Due to the evidentiary test which uses far more accurate equipment, preliminary tests are rarely used in court to prove the fact of the offence, but rather that the arrest was reasonable. Further, in cases where a preliminary test is inadmissible due to it being improperly or unlawfully conducted, this does not usually affect the legality of the evidentiary test.

The PITs used in the UK are based on the American Drug Evaluation and Classification (DEC) system, a derivative of the standardized field sobriety test. PITs consist of the following tests conducted by the roadside:

- Pupilliary examination
- The modified Romberg balance test
- Walk and turn test
- One leg stand
- Finger to nose test

PITs can only be conducted by specifically trained officers.
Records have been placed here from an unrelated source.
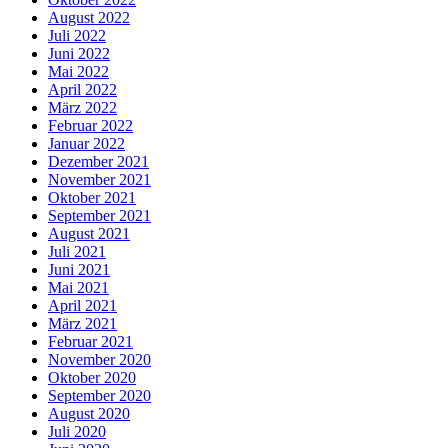
August 2022
Juli 2022
Juni 2022
Mai 2022
April 2022
März 2022
Februar 2022
Januar 2022
Dezember 2021
November 2021
Oktober 2021
September 2021
August 2021
Juli 2021
Juni 2021
Mai 2021
April 2021
März 2021
Februar 2021
November 2020
Oktober 2020
September 2020
August 2020
Juli 2020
While all frontline officers receive training in breath testing, a separate 3 day course is required to deliver PITs and roadside drug tests; this course is only routinely taken by specialist traffic police officers. Additionally, PITs may only be conducted by officers wearing uniform. The RTA also requires the government to publish and review a specific code of practice for PITs.
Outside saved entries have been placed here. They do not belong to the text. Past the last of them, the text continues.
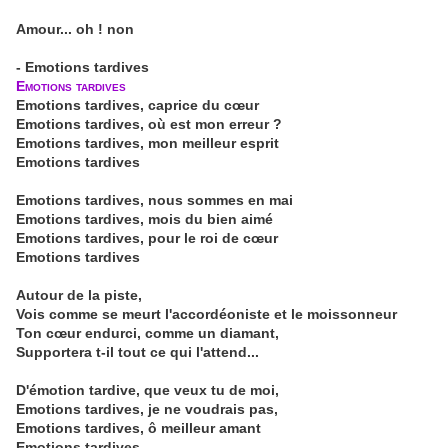
Amour... oh ! non
- Emotions tardives
Emotions tardives
Emotions tardives, caprice du cœur
Emotions tardives, où est mon erreur ?
Emotions tardives, mon meilleur esprit
Emotions tardives
Emotions tardives, nous sommes en mai
Emotions tardives, mois du bien aimé
Emotions tardives, pour le roi de cœur
Emotions tardives
Autour de la piste,
Vois comme se meurt l'accordéoniste et le moissonneur
Ton cœur endurci, comme un diamant,
Supportera t-il tout ce qui l'attend...
D'émotion tardive, que veux tu de moi,
Emotions tardives, je ne voudrais pas,
Emotions tardives, ô meilleur amant
Emotions tardives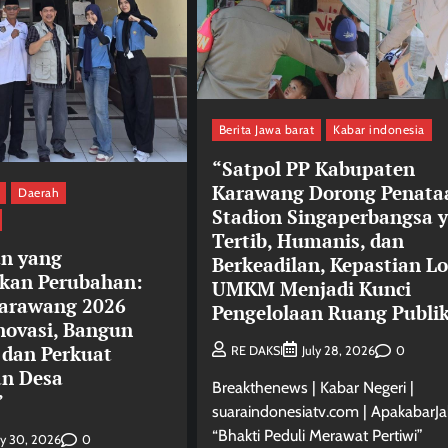
Berita Jawa barat
Kabar indonesia
“Satpol PP Kabupaten
Karawang Dorong Penata
Daerah
Stadion Singaperbangsa 
Tertib, Humanis, dan
an yang
Berkeadilan, Kepastian Lo
kan Perubahan:
UMKM Menjadi Kunci
arawang 2026
Pengelolaan Ruang Publi
novasi, Bangun
 dan Perkuat
0
RE DAKSI
July 28, 2026
an Desa
Breakthenews | Kabar Negeri |
”
suaraindonesiatv.com | ApakabarJa
“Bhakti Peduli Merawat Pertiwi”
0
ly 30, 2026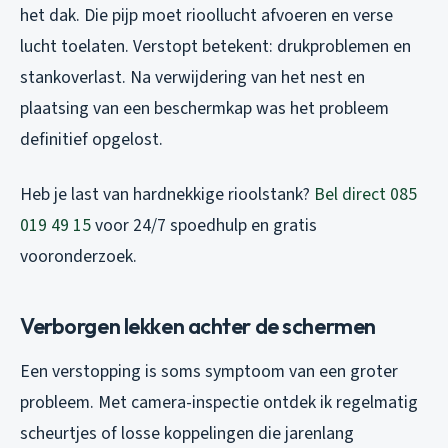
het dak. Die pijp moet rioollucht afvoeren en verse
lucht toelaten. Verstopt betekent: drukproblemen en
stankoverlast. Na verwijdering van het nest en
plaatsing van een beschermkap was het probleem
definitief opgelost.
Heb je last van hardnekkige rioolstank?
Bel direct 085
019 49 15
voor 24/7 spoedhulp en gratis
vooronderzoek.
Verborgen lekken achter de schermen
Een verstopping is soms symptoom van een groter
probleem. Met camera-inspectie ontdek ik regelmatig
scheurtjes of losse koppelingen die jarenlang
PITs have been criticised for a number of reasons. Some argue that the tests lack scientific validation, with the Faculty of Forensic and Legal Medicine withdrawing their support for PITs as the test had never been calibrated using a control group of drivers not under the influence of drink or drugs. Another criticism is that "impairment" is poorly defined in legislation and police guidelines, and that the tests would also measure impairment not caused by drink or drugs. Similarly, PITs are often criticised for being subjective, with studies of similar field tests producing high numbers of false positives. Further, unlike the DEC system it is based on, PITs do not score subjects based on certain indicators or have a set pass/fail mark, with officers having to make a general decision based on what they observe.

=== United States ===
In the United States, DUI primarily falls under state law, but is still subject to federal constitutional requirements, specifically the Fifth Amendment right against self-incrimination. Thus, in all jurisdictions, participation in FSTs is voluntary.
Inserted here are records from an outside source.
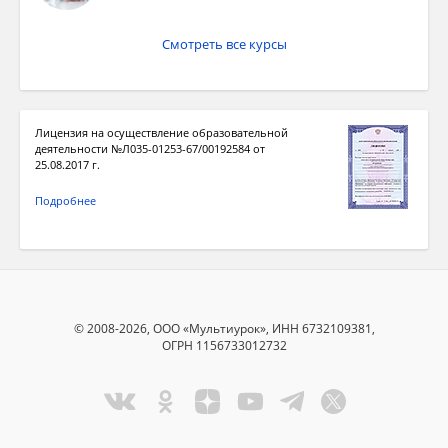
Смотреть все курсы
Лицензия на осуществление образовательной
деятельности №Л035-01253-67/00192584 от
25.08.2017 г.
Подробнее
© 2008-2026, ООО «Мультиурок», ИНН 6732109381,
ОГРН 1156733012732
In the US, the legal procedure is 'police stop' (police stop requiring "reasonable suspicion" or another qualified reason for a police stop), 'probable cause', and 'arrest'. FSTs are requested in the 'police stop' phase, and are used to provide tangible evidence sufficient to meet the requirements for 'probable cause' for an arrest. Evidential tests are performed in the 'arrest' stage, although the terminology may vary. Regardless of the terminology, in order to sustain a conviction based on evidential tests, 'probable cause' must be shown (or the suspect must volunteer to take the evidential test without implied consent requirements being invoked).

Police are not obliged to advise the suspect that participation in a FST or other pre-arrest procedures is voluntary. In contrast, formal evidentiary tests given under implied consent requirements are considered mandatory.